Asbestos is not be banned in the U.S., but it is banned in other countries. Australia and the Netherlands will no longer accept ships that are found to contain asbestos. Even if a supplier has provided a declaration stating the ship is asbestos free, upon inspection, surveyors have still been locating asbestos.
Asbestos free means different things in different countries, Australia’s threshold is zero percent, while in Europe 0.1% is considered safe, 1.0% is considered safe in America, and China has no official standard. We know that no amount of asbestos is safe, no matter how small.

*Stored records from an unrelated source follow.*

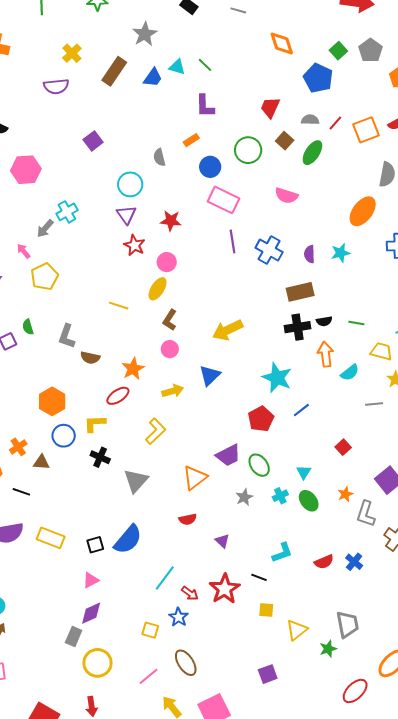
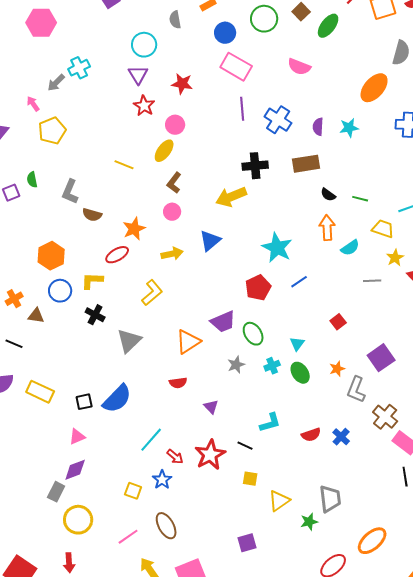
black semicircle: (324, 321) -> (328, 195), turned 42
black cross: (298, 327) -> (255, 166), moved

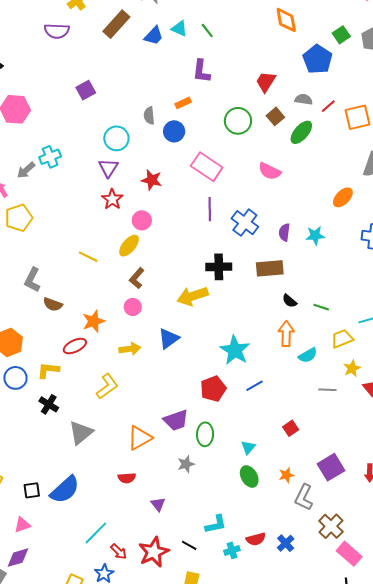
blue circle: (225, 33) -> (174, 131), moved
orange ellipse: (374, 88) -> (343, 197), size x0.7
yellow trapezoid: (383, 229) -> (342, 339), turned -45
green ellipse: (253, 334) -> (205, 434), turned 30
cyan cross: (272, 366) -> (232, 550), moved

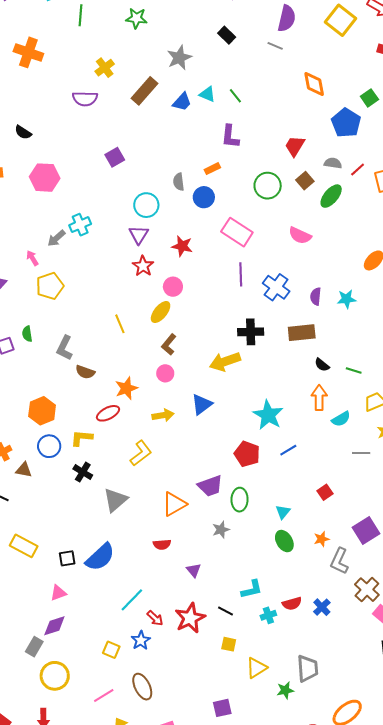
yellow line: (88, 257) -> (120, 324), turned 42
red pentagon: (213, 389) -> (247, 454), turned -30

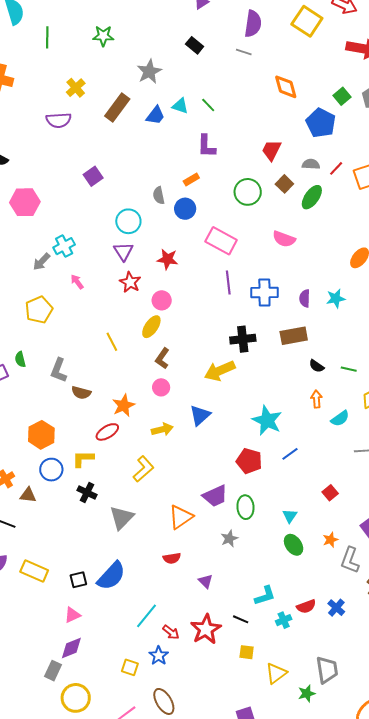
pink arrow: (32, 258) -> (77, 282), moved
blue cross: (276, 287) -> (264, 293), turned -32
orange arrow: (319, 398) -> (316, 399), size x0.7

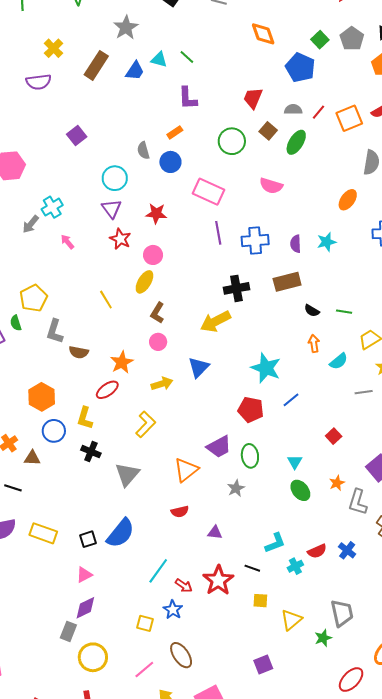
yellow pentagon: (39, 310) -> (33, 298), moved
yellow L-shape: (83, 459) -> (85, 418), turned -70
purple triangle: (206, 581) -> (215, 532), turned -35

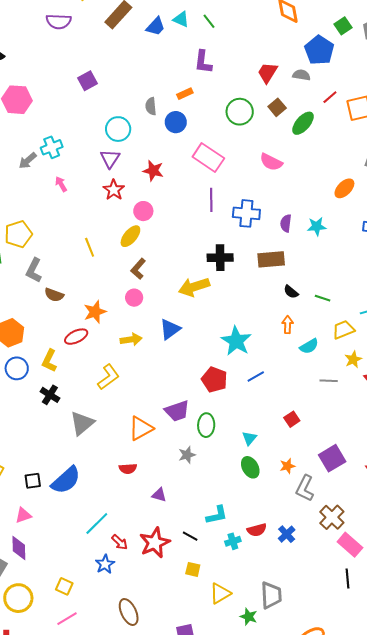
gray semicircle: (293, 109) -> (301, 75), moved
purple diamond: (85, 608) -> (19, 548), turned -75
yellow square: (145, 623) -> (64, 586), moved
green star: (323, 638) -> (249, 617), turned 30
brown ellipse: (181, 655) -> (129, 612), moved

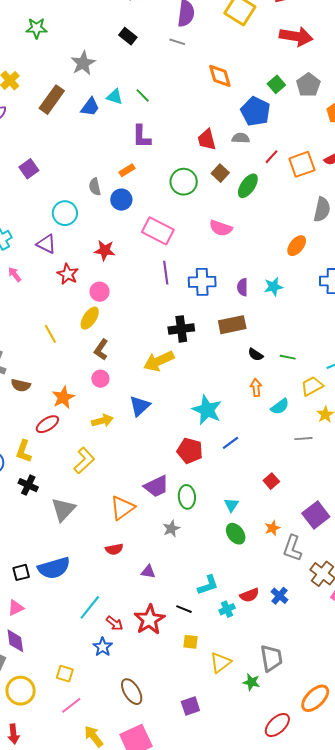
red trapezoid: (268, 73) -> (207, 140), turned -40
purple triangle: (110, 159) -> (46, 244), moved, turned -30
blue semicircle: (66, 480) -> (54, 568), turned 32

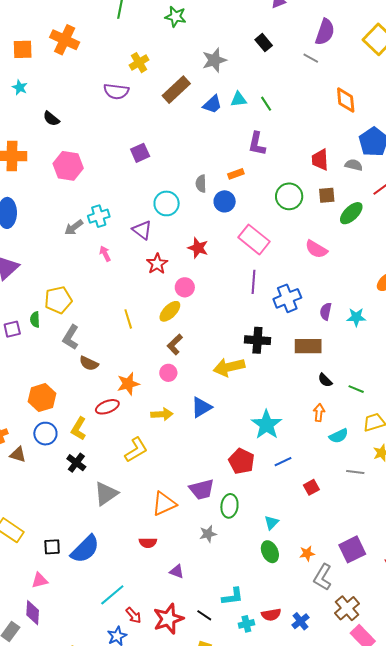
cyan triangle: (115, 97) -> (238, 99), turned -36
brown square: (220, 173) -> (327, 195), turned 30
blue cross: (202, 282) -> (287, 298), turned -32
red square: (271, 481) -> (311, 487), moved
blue semicircle: (54, 568) -> (85, 549), turned -40

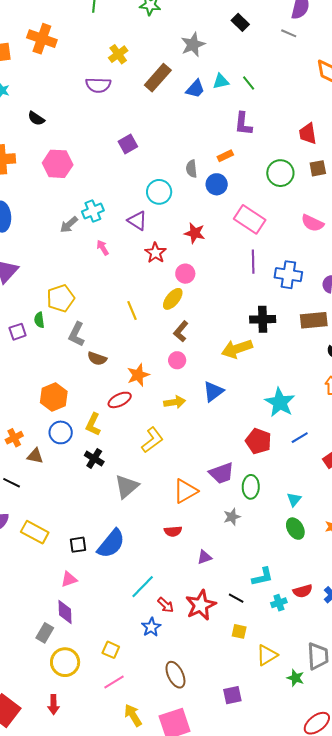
blue cross: (287, 298) -> (288, 275), turned 36
purple triangle: (177, 572) -> (204, 557), turned -35

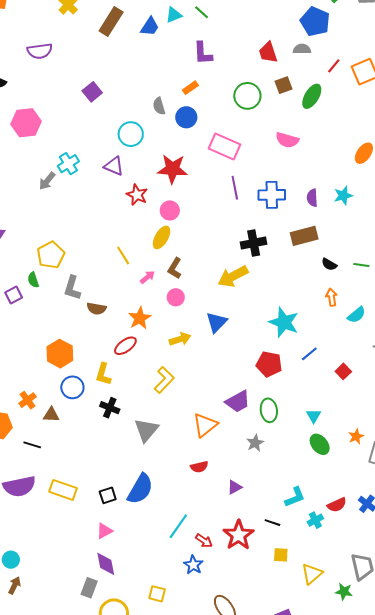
purple semicircle: (98, 85) -> (40, 51), moved
red star: (195, 233) -> (173, 169), size x1.4
pink arrow: (103, 248) -> (148, 277), moved, turned 91

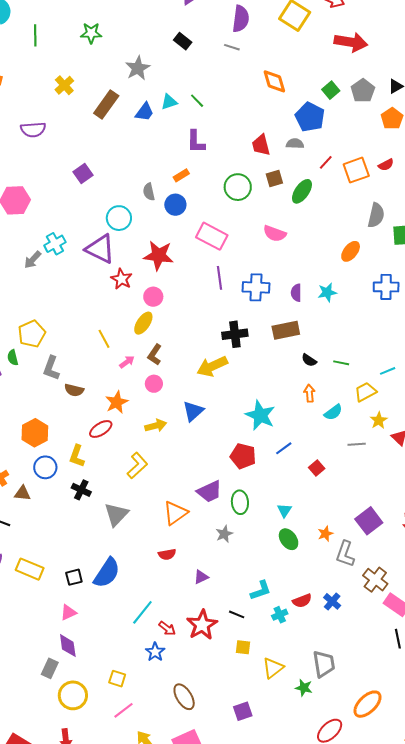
purple triangle: (114, 166) -> (100, 249), size x1.5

The problem lies in that asbestos is still used freely in some countries, and different components for the ships come from different countries. This poses a great risk “when ships containing potentially hazardous materials need repair,” according to John Chillingworth, senior vice president of CTI Marine, the only company approved by the SOLAS Convention to perform asbestos surveys on ships.
The repercussions of finding asbestos on a certified asbestos free ship are costly. The only solution is that all ships must be surveyed by a SOLAS approved surveyor. “Both owner and yard benefit from a proper survey. […] beneficiaries are equipment suppliers, because if a survey does find asbestos it can be dealt with prior to delivery, eliminating warranty and damage claims. Perhaps the greatest benefits are to the shipyard workers who can enjoy a safer working environment.”
Given that Congress has failed to legislate a ban, if industries restrict the use of asbestos in their respective trades, it could effectively end the need for one.